Question for Betty.
 

My fiance' and I got engaged last April 2012, and since then, its been nonstop pressure from every angle about getting married.  We were under so much pressure by the family, that I got depressed, it messed up my relationship of 5.5 years and we ended up breaking up for a few weeks and then got back together.  After that, we decided to extend the wedding until "further notice".  Our relationship has blossomed more than ever since extending the wedding and we're so much closer now.  Now that summer is coming up, my parents and the rest of my family assume we are getting married this summer and the pressure is back on.  Me and my fiance' are doing fine under the pressure, but, I've told my parents and family to back off until we figure out a date.  They stop for a little and now they bring it up all the time again.  Every time I hear the word wedding, I want to scream.  They're not making it fun and I don't know how much more I can handle.  How can I brush off the anger at this point?  I've cried, begged, talked to them, and done everything I could to make them back off of my relationship.  After being depressed and breaking up, they still can't learn that they're doing it all over again to me.  What do I do?

 
Betty's Answer.
 

You are going through a hard situation with dealing with your family's wishes versus your wishes and your fiance's wishes. It may be beneficial at this time to set some boundaries with your family. You do not have to discuss your very private relationship with your fiance' with your family.
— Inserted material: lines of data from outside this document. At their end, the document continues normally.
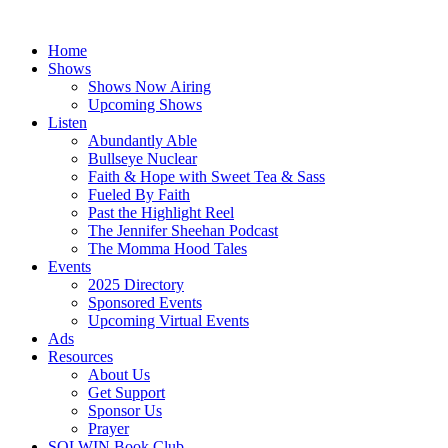
Skip
to
Home
content
Shows
Shows Now Airing
Upcoming Shows
Listen
Abundantly Able
Bullseye Nuclear
Faith & Hope with Sweet Tea & Sass
Fueled By Faith
Past the Highlight Reel
The Jennifer Sheehan Podcast
The Momma Hood Tales
Events
2025 Directory
Sponsored Events
Upcoming Virtual Events
Ads
Resources
About Us
Get Support
Sponsor Us
Prayer
SOLWIN Book Club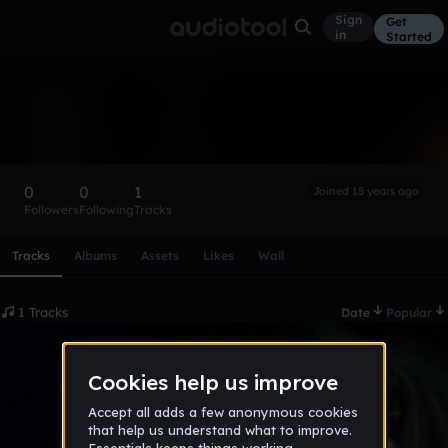
Sign
Get
in
Started
Aphexm
Follow
0
0
1
Joined 15 years ago
Followers
Following
Tracks
Scroll or swipe sideways along this row to reach every profi
Tracks
Albums
Assets
Likes
Wall
1 Tracks
Date
Popular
You may want to get some help with setting boundaries with your family through counseling.

If you are an eligible UAA student, you may call the Student Health & Counseling Center to set up an intake appointment with one of the Mental Health Providers.  You may also refer to our website for further on-campus counseling options.

Having boundaries and privacy will be harder if you are living with your family, they may be able to more easily access your time and privacy than if you were living outside their household.  If you are financially dependent on your family, they may have a vested interest in seeing you married, out of the household, and on your own. An option is to look at other living situations, so you have some privacy.

For an interesting perspective on marriage you may want to read Knot Yet, the Benefits and Costs of Delayed Marriage in America, by Kay Hymowitz, Jason S. Carrol, W. Bradford Wilcox and Kellen Kaye.

http://nationalmarriageproject.org/wp-content/uploads/2013/03/KnotYet-FinalForWeb.pdf

This discussion reports that the average age for Americans getting married has reached a historic high of 27 for women and 29 for men. It  explores the advantages of delaying marriage:  a lower divorce rate, higher income for women and fewer and less intense arguments between spouses.  It also explores the disadvantages of delayed marriage.

I wish you well, and support your getting help for this problem.